**THE TASK**
Copy every line of the records below where the word "several" occurs.

+++ MATERIAL SUPPLIED

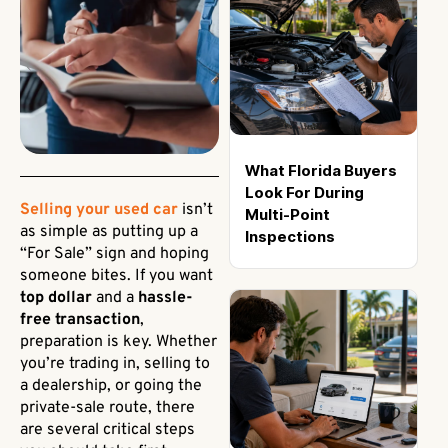
What Florida Buyers
Look For During
Selling your used car
isn’t
Multi-Point
as simple as putting up a
Inspections
“For Sale” sign and hoping
someone bites. If you want
top dollar
and a
hassle-
free transaction
,
preparation is key. Whether
you’re trading in, selling to
a dealership, or going the
private-sale route, there
are several critical steps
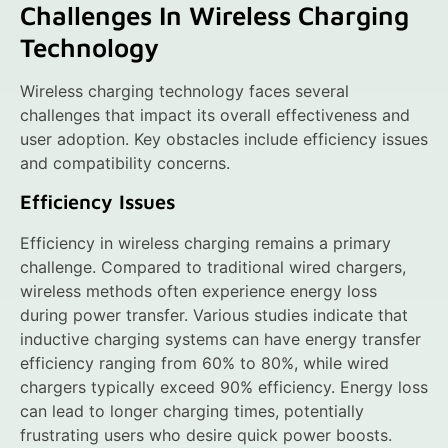
Challenges In Wireless Charging
Technology
Wireless charging technology faces several
challenges that impact its overall effectiveness and
user adoption. Key obstacles include efficiency issues
and compatibility concerns.
Efficiency Issues
Efficiency in wireless charging remains a primary
challenge. Compared to traditional wired chargers,
wireless methods often experience energy loss
during power transfer. Various studies indicate that
inductive charging systems can have energy transfer
efficiency ranging from 60% to 80%, while wired
chargers typically exceed 90% efficiency. Energy loss
can lead to longer charging times, potentially
frustrating users who desire quick power boosts.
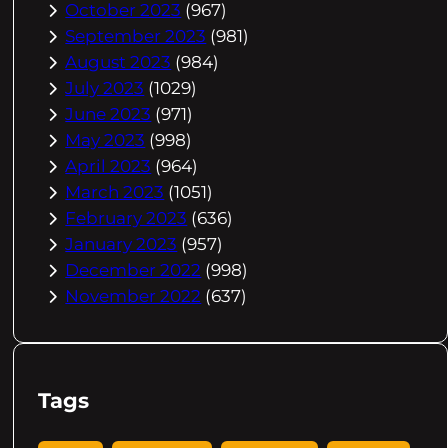
October 2023
(967)
September 2023
(981)
August 2023
(984)
July 2023
(1029)
June 2023
(971)
May 2023
(998)
April 2023
(964)
March 2023
(1051)
February 2023
(636)
January 2023
(957)
December 2022
(998)
November 2022
(637)
Tags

++++++

**ANSWER AREA**
are several critical steps
Wireless charging technology faces several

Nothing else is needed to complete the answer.